Believing that getting/being/staying thin is going to make you happy and/or successful is a dangerous assumption.  Because now you have got all your eggs in one basket – the basket of thinness.

The problem is that the basket is like a unicorn.  It doesn't actually exist.  You are sticking your eggs into an invisible basket and they are landing on the floor in a pile of broken mess.  

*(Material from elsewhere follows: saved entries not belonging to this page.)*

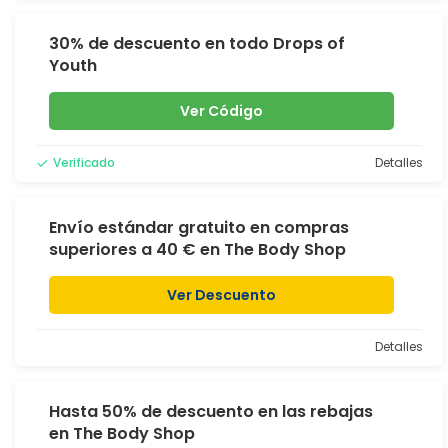
30% de descuento en todo Drops of
Youth
Ver Código
Verificado
Detalles
Envío estándar gratuito en compras
superiores a 40 € en The Body Shop
Ver Descuento
Detalles
Hasta 50% de descuento en las rebajas
en The Body Shop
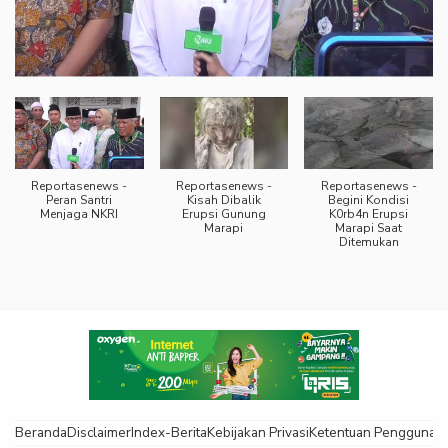
Reportasenews -
Reportasenews -
Reportasenews -
Peran Santri
Kisah Dibalik
Begini Kondisi
Menjaga NKRI
Erupsi Gunung
K0rb4n Erupsi
Marapi
Marapi Saat
Ditemukan
Beranda
Disclaimer
Index-Berita
Kebijakan Privasi
Ketentuan Pengguna
K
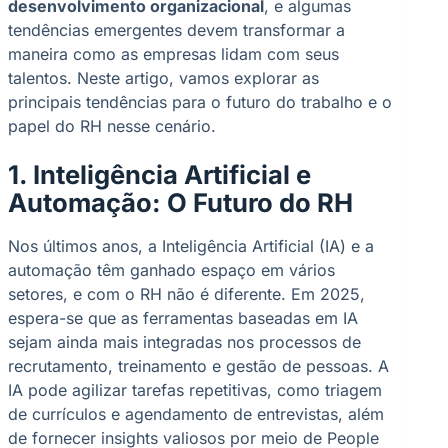
desenvolvimento organizacional
, e algumas
tendências emergentes devem transformar a
maneira como as empresas lidam com seus
talentos. Neste artigo, vamos explorar as
principais tendências para o futuro do trabalho e o
papel do RH nesse cenário.
1. Inteligência Artificial e
Automação: O Futuro do RH
Nos últimos anos, a Inteligência Artificial (IA) e a
automação têm ganhado espaço em vários
setores, e com o RH não é diferente. Em 2025,
espera-se que as ferramentas baseadas em IA
sejam ainda mais integradas nos processos de
recrutamento, treinamento e gestão de pessoas. A
IA pode agilizar tarefas repetitivas, como triagem
de currículos e agendamento de entrevistas, além
de fornecer insights valiosos por meio de People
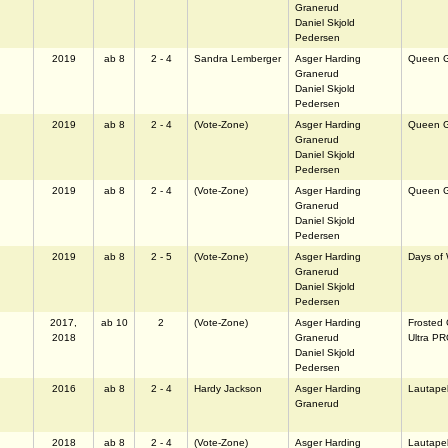
Granerud
Daniel Skjold
Pedersen
2019
ab 8
2 - 4
Sandra Lemberger
Asger Harding
Queen 
Granerud
Daniel Skjold
Pedersen
2019
ab 8
2 - 4
(Vote-Zone)
Asger Harding
Queen 
Granerud
Daniel Skjold
Pedersen
2019
ab 8
2 - 4
(Vote-Zone)
Asger Harding
Queen 
Granerud
Daniel Skjold
Pedersen
2019
ab 8
2 - 5
(Vote-Zone)
Asger Harding
Days of
Granerud
Daniel Skjold
Pedersen
2017,
ab 10
2
(Vote-Zone)
Asger Harding
Frosted
2018
Granerud
Ultra P
Daniel Skjold
Pedersen
2016
ab 8
2 - 4
Hardy Jackson
Asger Harding
Lautapeli
Granerud
2018
ab 8
2 - 4
(Vote-Zone)
Asger Harding
Lautapeli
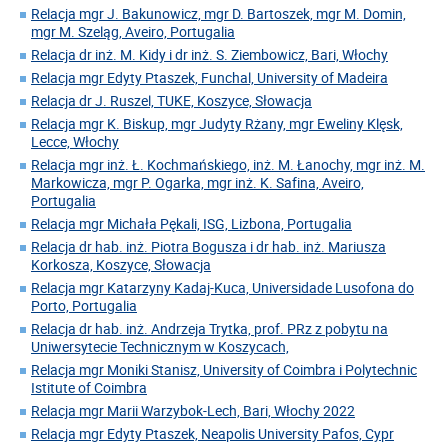
Relacja mgr J. Bakunowicz, mgr D. Bartoszek, mgr M. Domin,
mgr M. Szeląg, Aveiro, Portugalia
Relacja dr inż. M. Kidy i dr inż. S. Ziembowicz, Bari, Włochy
Relacja mgr Edyty Ptaszek, Funchal, University of Madeira
Relacja dr J. Ruszel, TUKE, Koszyce, Słowacja
Relacja mgr K. Biskup, mgr Judyty Rżany, mgr Eweliny Klęsk,
Lecce, Włochy
Relacja mgr inż. Ł. Kochmańskiego, inż. M. Łanochy, mgr inż. M.
Markowicza, mgr P. Ogarka, mgr inż. K. Safina, Aveiro,
Portugalia
Relacja mgr Michała Pękali, ISG, Lizbona, Portugalia
Relacja dr hab. inż. Piotra Bogusza i dr hab. inż. Mariusza
Korkosza, Koszyce, Słowacja
Relacja mgr Katarzyny Kadaj-Kuca, Universidade Lusofona do
Porto, Portugalia
Relacja dr hab. inż. Andrzeja Trytka, prof. PRz z pobytu na
Uniwersytecie Technicznym w Koszycach,
Relacja mgr Moniki Stanisz, University of Coimbra i Polytechnic
Istitute of Coimbra
Relacja mgr Marii Warzybok-Lech, Bari, Włochy 2022
Relacja mgr Edyty Ptaszek, Neapolis University Pafos, Cypr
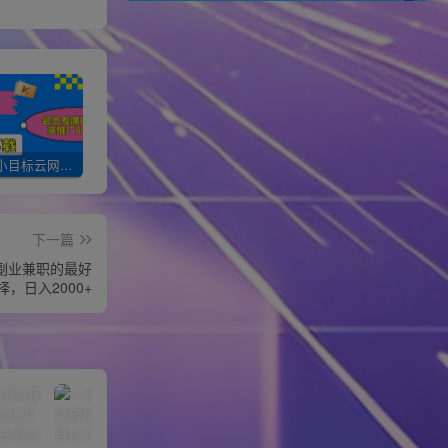
加入一个小目标云网创会员，全站资源免费学习。更可享受推广高达80%分佣！
XXX云网创【VIP会员专属交流群】
加盟一个小目标网创，搭建同款项目资源站，实现月入10w+！！
下一篇
人副业兼职的最好
择，日入2000+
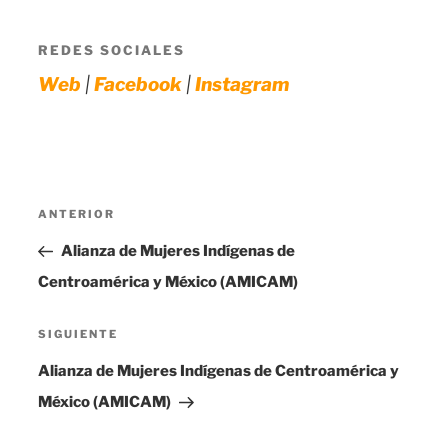
REDES SOCIALES
|
|
Web
Facebook
Instagram
Navegación
Entrada
ANTERIOR
de
anterior:
Alianza de Mujeres Indígenas de
entradas
Centroamérica y México (AMICAM)
Siguiente
SIGUIENTE
entrada
Alianza de Mujeres Indígenas de Centroamérica y
México (AMICAM)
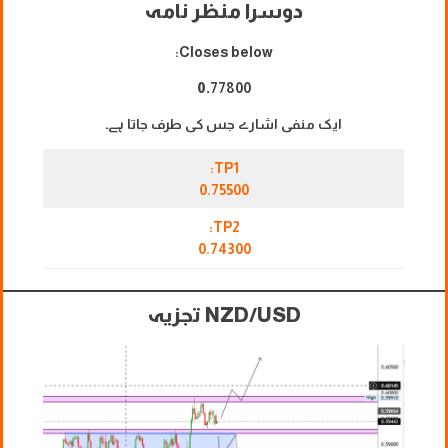
دوسرا منظر نامہ
Closes below:
0.
77800
ایک منفی اشارے جس کی طرف جاتا ہے۔
TP1:
0.75500
TP2:
0.74300
NZD/USD تجزیہ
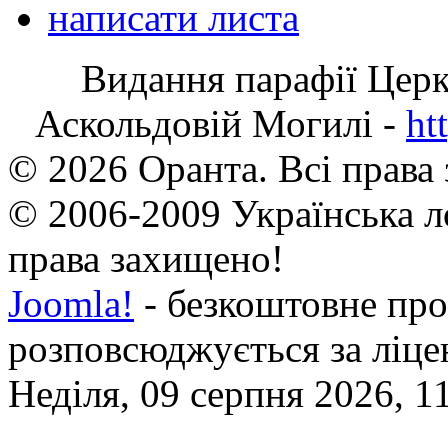
написати листа
Видання парафії Цер
Аскольдовій Могилі -
ht
© 2026 Оранта. Всі права
© 2006-2009 Українська л
права захищено!
Joomla!
- безкоштовне про
розповсюджується за ліц
Неділя, 09 серпня 2026, 1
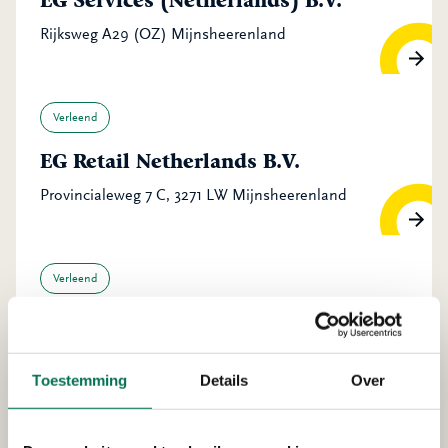
EG Services (Netherlands) B.V.
Rijksweg A29 (OZ) Mijnsheerenland
Verleend
EG Retail Netherlands B.V.
Provincialeweg 7 C, 3271 LW Mijnsheerenland
Verleend
KZG beheer B.V.
Simon Stevinstraat 12, 3291 CA Strijen
Toestemming
Details
Over
Verleend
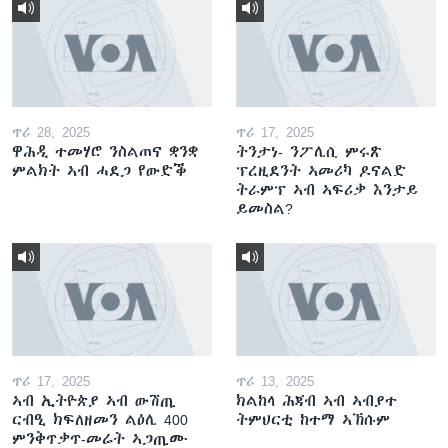
ጥሪ 28, 2025
ጥሪ 17, 2025
ዋሕዲ ተመሃሮ ንስልጠና ቋንቋ
ትንታነ- ንፖሊሲ ምሩጽ
ምልክት ኣብ ሓደጋ የውድቕ
ፕረዚደንት ኣመሪካ ዶናልድ
ትራምፕ ኣብ ኣፍሪቃ እንታይ
ይመስል?
ጥሪ 17, 2025
ጥሪ 13, 2025
ኣብ ኢትዮጵያ ኣብ ውሽጢ
ክልከላ ሕጃብ ኣብ ኣብያተ
ርብዒ ክፍለዘመን ልዕሊ 400
ትምህርቲ ከተማ ኣኽሱም
ምንቅጥቃጥ-መሬት ኣጋጢሙ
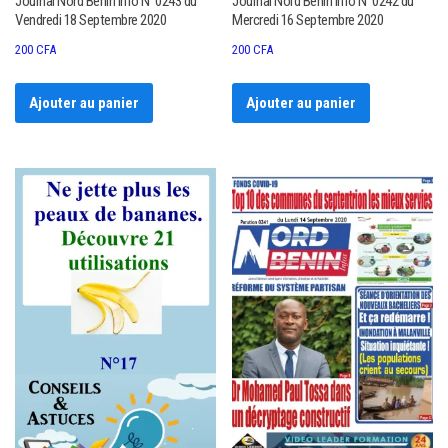
Journal Nord Bénin Info N°0243 du
Journal Nord Bénin Info N°0242 du
Vendredi 18 Septembre 2020
Mercredi 16 Septembre 2020
200
CFA
200
CFA
Ajouter au panier
Ajouter au panier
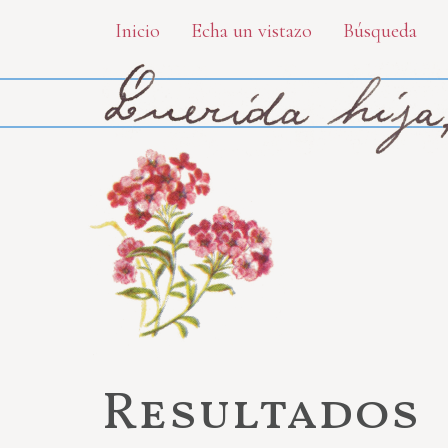
Skip
Inicio
Echa un vistazo
Búsqueda
to
main
content
Resultados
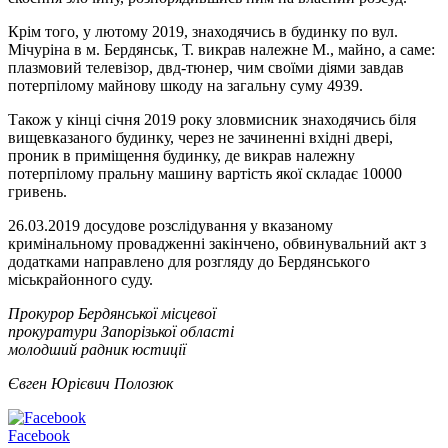
Крім того, у лютому 2019, знаходячись в будинку по вул.
Мічуріна в м. Бердянськ, Т. викрав належне М., майно, а саме:
плазмовий телевізор, двд-тюнер, чим своїми діями завдав
потерпілому майнову шкоду на загальну суму 4939.
Також у кінці січня 2019 року зловмисник знаходячись біля
вищевказаного будинку, через не зачиненні вхідні двері,
проник в приміщення будинку, де викрав належну
потерпілому пральну машину вартість якої складає 10000
гривень.
26.03.2019 досудове розслідування у вказаному
кримінальному провадженні закінчено, обвинувальний акт з
додатками направлено для розгляду до Бердянського
міськрайонного суду.
Прокурор Бердянської місцевої
прокуратури Запорізької області
молодший радник юстиції
Євген Юрієвич Полозюк
Facebook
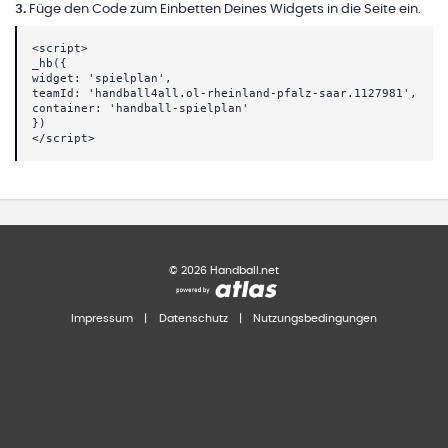
3
.
Füge den Code zum Einbetten Deines Widgets in die Seite ein.
<script>
_hb({
widget: 'spielplan',
teamId: 'handball4all.ol-rheinland-pfalz-saar.1127981',
container: 'handball-spielplan'
})
</script>
©
2026
Handball.net
Impressum
|
Datenschutz
|
Nutzungsbedingungen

The pursuit of thinness is endless for most people.  Even those few who achieve it don't feel like they have achieved enough.  I have worked with individuals so thin they were dying and had to be tube fed, and they didn't feel thin (and certainly weren't happy).  And for those who don't achieve thinness, they probably never will.  Because the body doesn't want to maintain a weight that conforms to the thin ideal.  It isn't optimal for survival.  We need "meat on our bones" – and that meat includes fat.  (*sound of bubble bursting*).  Sorry, but it's true.  

Letting go of believing this myth that thinness => happiness and success is scary.  Because once you let go you have to accept that maybe thinness isn't all it's cracked up to be; and maybe all of the time, energy and effort you have put in to chasing thinness wasn't worth it.  You might also have to accept that the pursuit of happiness itself is a trap.